Overnight charging does not require a supercharger. That's for quick stops on long journeys. All people need on a daily basis in their apartment buildings are ~4kW outlets which in the 220V world is basically any outlet.

And mind you those cars charge at night, when people are not using as much electricity.

Tesla Model 3 has a range of 250 miles at 54kWh. Say you need a range of 50 miles every day. 50mi/250mi range * 54kWh = 10.8kWh per day. This can easily be charged overnight at ~3.5kW (220V * 16A) - will take a little over 3 hours.

I understand that my estimates are a bit off, but you're welcome to provide a back-of-the-napkin power-capacity result yourself if you think you have a better methodology.

5000-homes x 7kW charger == 35MW of capacity that needs to be added to my neighborhood. Still a lot of electricity, no matter how you cut it (upgrading from 20MW current capacity -> 55MW).


As I said, I don't have hard numbers. But we need a starting point that we agree upon for planning purposes. If you have better numbers, please share.


> Tesla Model 3 has a range of 250 miles at 54kWh. Say you need a range of 50 miles every day. 50mi/250mi range * 54kWh = 10.8kWh per day. This can easily be charged overnight at ~3.5kW (220V * 16A) - will take a little over 3 hours.

EDIT: https://www.fueleconomy.gov/feg/noframes/41189.shtml

26 kWh/100 miles. EPA measures 13kW-hrs of charging every 50-miles. So my numbers are slightly different, but still within the magnitude of your result.

But that mileage will be different in the winter. This link suggests a drop of 33% efficiency... so 50-miles needs 20 kw-hrs of charging. https://teslamotorsclub.com/tmc/threads/33-range-loss-in-col...

For America: The average commute is 16 miles. 16x2/250x54kWh = 6.912kWh/day. Most modern residential circuits are 15 or 20 amps, so we're looking at a max load of either (15A x 120V =) 1800W or (20A x 120V =) 2400W. 6.912kWh/1.8kW = 4 hours of charging.

5000 * 1.8kW = 9MW when all cars are pulling the maximum load. Mind you, they will be pulling it at night, when there is excess capacity available due to lower energy use from other appliances.

> The average commute is 16 miles.

That's 32-miles from home-to-work-and-back, not including grocery shopping or kids activities, or leisure activities (ball-games, bar, restaurants).

I think 50-miles is closer to reality.
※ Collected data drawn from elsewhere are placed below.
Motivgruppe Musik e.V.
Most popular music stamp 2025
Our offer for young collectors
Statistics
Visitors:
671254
The average car is driving far, far, more than 16-miles per day in my experience.

32-miles just from work alone.

> max load of either (15A x 120V =) 1800W or (20A x 120V =) 2400W.

No sane person will be charging on 120V x 15A. Your 77kW-hr Tesla 3 will take 42-hours to charge on that circuit. 20A x 120V is going to take 32-hours to charge from empty. Similarly ridiculous.
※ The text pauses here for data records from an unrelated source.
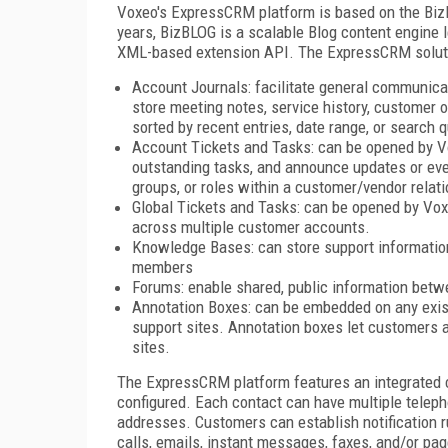
Voxeo's ExpressCRM platform is based on the BizB
years, BizBLOG is a scalable Blog content engine 
XML-based extension API. The ExpressCRM soluti
Account Journals: facilitate general communic
store meeting notes, service history, customer 
sorted by recent entries, date range, or search q
Account Tickets and Tasks: can be opened by Vo
outstanding tasks, and announce updates or eve
groups, or roles within a customer/vendor relati
Global Tickets and Tasks: can be opened by Vox
across multiple customer accounts.
Knowledge Bases: can store support informatio
members
Forums: enable shared, public information bet
Annotation Boxes: can be embedded on any exis
support sites. Annotation boxes let customers 
sites.
The ExpressCRM platform features an integrated c
configured. Each contact can have multiple tele
addresses. Customers can establish notification r
calls, emails, instant messages, faxes, and/or pag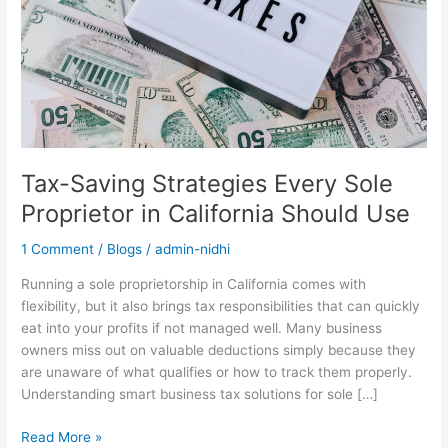
in
California
Should
Use
Tax-Saving Strategies Every Sole
Proprietor in California Should Use
1 Comment
/
Blogs
/
admin-nidhi
Running a sole proprietorship in California comes with
flexibility, but it also brings tax responsibilities that can quickly
eat into your profits if not managed well. Many business
owners miss out on valuable deductions simply because they
are unaware of what qualifies or how to track them properly.
Understanding smart business tax solutions for sole […]
Read More »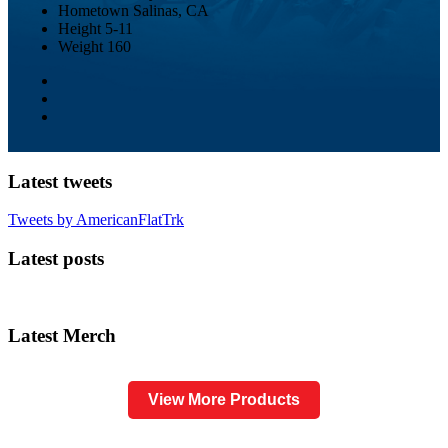
Hometown
Salinas, CA
Height
5-11
Weight
160
Latest tweets
Tweets by AmericanFlatTrk
Latest posts
Latest Merch
View More Products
Well, almost. I actually am a big proponent of hybrid-vehicles. A hybrid vehicle with 50-mile capacity will charge on a 120V x 15A circuit every night just fine (and use gasoline as a range-extender when necessary). Until power-infrastructure is better built out, I think the PHEV model is going to be friendlier to our cities and neighborhoods.


To put it another way: 120V x 15A circuits charge your car at 7-miles (of range) per hour (of charging). For small batteries such as PHEVs (Volt, Prius Prime), this might be sufficient (20-miles of electric charge, maybe 50). For a 220+ mile Tesla 3 (or any other high-range electric vehicle), that's too slow.

I agree you'd want a better circuit. In Europe, people will simply use three-phase outlets to get 12kW. We are talking about average power consumption overnight though. About whether huge infrastructure changes are immediately necessary/insurmountable, or if we'll get by just fine. Trickle charging to replenish the energy used on an average day clearly does not need a lot of power. Even 50 miles can be recharged in 5 hours overnight.

Sometime in the next 10 years, we'll have "smart grid" systems which will coordinate high-load activities such as car charging, appliance usage, air conditioners and more.

"Smart grid" doesn't exist yet however. For now, people will plug in their vehicles... maybe synchronized after 8pm (or whenever "night-time" energy kicks in, to save a bit of $$$), and charge at 7kW from their 3-phase power unit for the next 2 or 3 hours.

The energy companies will see this as a big spike at 8pm when the car-charger timers automatically go off, and then the energy usage will let off by 12-midnight or so.

What you keep seeming to miss is that you only charge the amount you drive. If you drive 50 miles you can charge on a level 1 (120V 12A = 1.4kW) in 8 hours while you sleep. It does not matter whether the car is a Spark EV (18kWh battery) or a Tesla P100 (100kWh battery) because you only charge to replace the amount you used up, not the total amount the car could hold.

If you have a Tesla Model 3, and drive 100-miles in a day (ex: go to work, visit your cousins for their birthday, then come home), it will take 14-hours on a regular 120V x 15A charger to recharge those 100-miles.

8-hours of charging on 120V x 15A charger only charges 55 miles. You won't "recover" the 100-miles until 20-days later (-100-miles from a big-driving day, +55 miles of charge on Day1. -50 miles on the 2nd day, +55 miles on Day2, etc. etc).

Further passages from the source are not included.